Like that would be anything normal. It was a dream after all. It felt like a pulse was sent through her and she jarred awake. Yes, an asteroid was on its way, and at this point, she could see several more behind it, but these were smaller, so she was in for short trips of hell where there wasn't enough atmosphere to take off the blankets, nor enough oxygen to do more than a crawl.

But crawl she would: on for an hour, off for four. She still went back to Talon, and now that she had a taste for being held, she refused to keep any distance between them and he had to suffer through her seeking comfort while he tried to teach her things she could understand--that's if imagination could suffer.

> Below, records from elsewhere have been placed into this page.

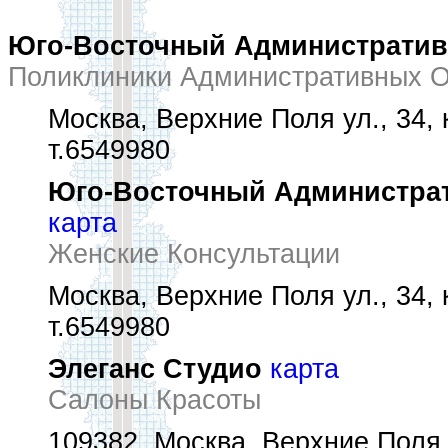
Юго-Восточный Административ
Поликлиники Административных О
Москва, Верхние Поля ул., 34, к
т.6549980
Юго-Восточный Администрат
карта
Женские Консультации
Москва, Верхние Поля ул., 34, к
т.6549980
Элеганс Студио
карта
Салоны Красоты
109382, Москва, Верхние Поля у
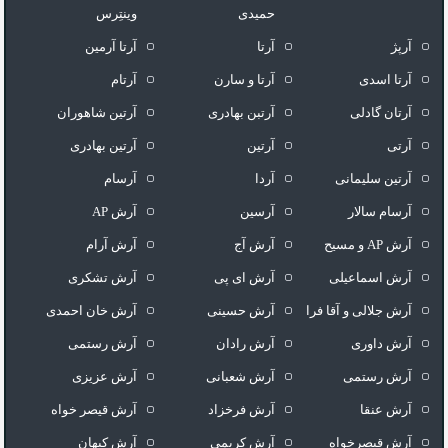
حمیدی
وینتِرس
آرپژ
آرتا
آرتا آرمین
آرتا اسدی
آرتا و سارن
آرتام
آرتان گادلی
آرتبن بهادری
آرتين شاهوران
آرتی
آرتین
آرتین بهادری
آرتین سلیمانی
آردا
آرسام
آرسام سالار
آرسین
آرش AP
آرش AP و مسیح
آرش آج
آرش آرام
آرش اسماعیلی
آرش ای پی
آرش تشکری
آرش جلالی و آقا فرا
آرش حسینی
آرش خان احمدی
آرش داوری
آرش رادان
آرش رستمى
آرش رستمی
آرش شعبانی
آرش عزیزی
آرش عنقا
آرش فرخزاد
آرش قیصر خواه
آرش قیصرخواه
آرش کریمی
آرش کیهان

Maysie estimated that she was halfway through her trip down the bird's neck. Talon confirmed that the next few weeks would be the most oxygen-deprived of the whole journey.

He also told her he was honored to care for her in her last moments if it dipped low enough to be lethal.

That was the moment Maysie realized that Alder had never been well enough to make this trip with her. She cried in her dreams, letting out all the anger she had on him never trying to bring her down. That would have been a surer death for both of them.

But what an inarticulate mess she made of trying to explain her grief to a dream man.